Globalists' Plan to Give Away U.S. Patents

 

 

 

October 31, 2007

by Phyllis Schlafly

When displaced American workers complain about outsourcing U.S.

manufacturing jobs to take advantage of cheap Chinese factory labor, and

about insourcing low-paid Asians on H-1B visas to take engineering and

computer jobs, the globalists and multinational corporations have a ready

answer. They recite in chorus: don't worry, be happy, because American

technology and innovation enable us to compete in the global

market.

But now those same globalists and multinationals are trying to outsource

our technology and innovation advantage by delivering a body-blow to our

unique and original patent system. This plan comes under the deceptive

label Patent " Reform " Act

(H.R.

1908), and it's already been rushed through the U.S. House.

Our patent system is the reason why nearly all the world's great

inventions are American, giving us a standard of living that is the envy

of the world. The right of inventors, large and small, to own their own

inventions, is so important that it (along with copyright) is the only

" right " protected in the original U.S. Constitution (preceding

all the more famous rights spelled out in constitutional

amendments).

A combination of foreigners who make a business of stealing our

intellectual property, and the multinationals who want to avoid paying

royalties to small inventors, have ganged up to get Congress to do their

bidding.
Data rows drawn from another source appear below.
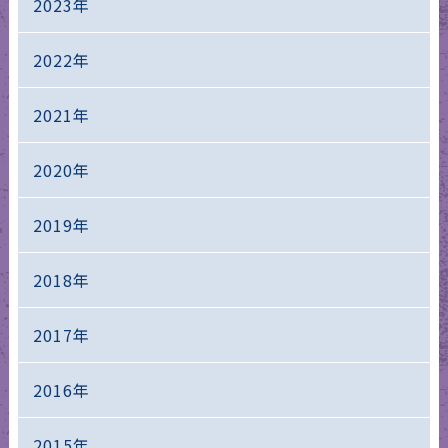
2023年
2022年
2021年
2020年
2019年
2018年
2017年
2016年
2015年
The battle is going on behind closed doors between the

corporations with highly-paid lobbyists vs. the small inventors and

businesses who produce 40 percent of U.S. innovation.

This attempt to bully the small guys with legislation doesn't make sense.

But it's rolling through the halls of Congress because it has dodged

publicity.

Item #1: The Patent " Reform " Act would change the rule

for granting patents from the American first-to-invent requirement to the

foreign procedure called first-to-file. This provision is arguably

unconstitutional: the U.S. Constitution protects the ownership

" right " for " inventors, " not filers.

There is no good reason to prefer any foreign procedure over the

successful American system. And there is a mighty good reason not to:

first-to-file would bring a tsunami of applications ground out by the

multinationals' large staffs, leaving the small inventors buried in

paper.

Item #2: The Act would make it mandatory for the U.S. Patent

Office to publish (i.e., post on the internet) all inventions 18 months

after date of application, thereby repealing the option now used by 37

percent of American inventors to prevent publication by agreeing not to

file in foreign countries. The big winner of this nasty provision would

be the Asian pirates who sit at their computers and steal American

inventions between publication at 18 months and 32 months, which is the

average time it takes for a patent to be granted.

Item #3: The Act would create post-grant review, a process that

would enable patent infringers to challenge the validity of a patent

after it is issued without going to court, thereby making the inventor's

ownership vulnerable and reducing his ability to attract venture capital

to produce it. The big winners would be the multinationals with lots of

lawyers.

Item #4: The Act would reduce the damages that a judge and jury

can award to an inventor after proof that his invention has been stolen

or infringed. Again, the winners would be the multinationals with big

legal departments and deep pockets.

Item #5: The Act would weaken protections under U.S. trade laws

that prevent foreign pirates from exporting their products made with

stolen intellectual property into the United States. The result would be

a perverse incentive to export our technology and jobs to foreign

countries.

The advocates of the Patent Act say that it is needed to reduce patent

litigation. Au contraire: the bill is more likely to increase not reduce

litigation, and the percentage of lawsuits has remained constant for the

last 15 years at about only 1.5 percent of all patents granted.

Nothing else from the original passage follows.